Achei que ele estivesse brincando, mas depois, percebi que ele estava falando sério.

— Eu gosto de Akanael — ele voltou a sorrir enquanto me observava. —, porém, Akanni combina mais com essa forma que escolheu — e eu dedilhei um músculo de seu braço forte.

— Eu já tive muitas outras formas. Diversos outros nomes. Inúmeros rostos. Mas essa casca é a minha preferida. Faz eu me lembrar dos primórdios, de onde tudo começou, do berço da civilização moderna... de como eram os homens na época pré-diluviana...

Ele divagou. Continuei prestando a atenção.
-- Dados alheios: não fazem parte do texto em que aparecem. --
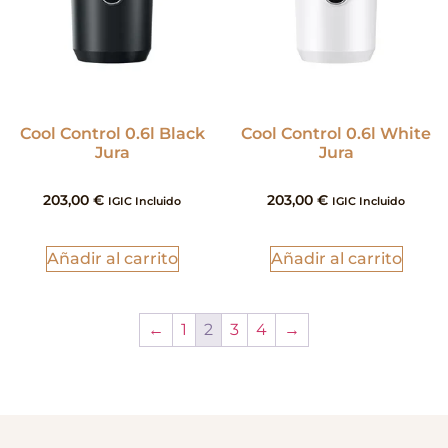
Cool Control 0.6l Black
Cool Control 0.6l White
Jura
Jura
203,00
€
203,00
€
IGIC Incluido
IGIC Incluido
Añadir al carrito
Añadir al carrito
←
1
2
3
4
→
— Eu vivi por muito tempo entre os mortais, Alina. Assisti a incontáveis revoluções, participei de muitas guerras e vi muita carnificina. Acho que está na hora de partir... Eu quero voltar a fazer parte de algo maior, quero estar com meus irmãos... Tenho que voltar a ser um Grigori, mas para isso, é necessário que eu complete minha missão.

Akanni sentou-se na cama e apoiou os antebraços sobre os joelhos. Mudei de posição para acompanhá-lo e me sentei a seu lado. Levou mais alguns segundos até que completasse seu raciocínio, e ele me revelou aquilo que o estava incomodando desde a mesa do jantar:

— Nós passamos os últimos dois anos procurando por Thænael, e ele pareceu antever todos os nossos passos. Mas agora eu quero fazer direito. Eu decidi que vou fazer uso da magia enoquiana de localização para saber com precisão onde ele tem se escondido. Eu vou encontrá-lo, Alina, e nós vamos destruí-lo de uma vez por todas.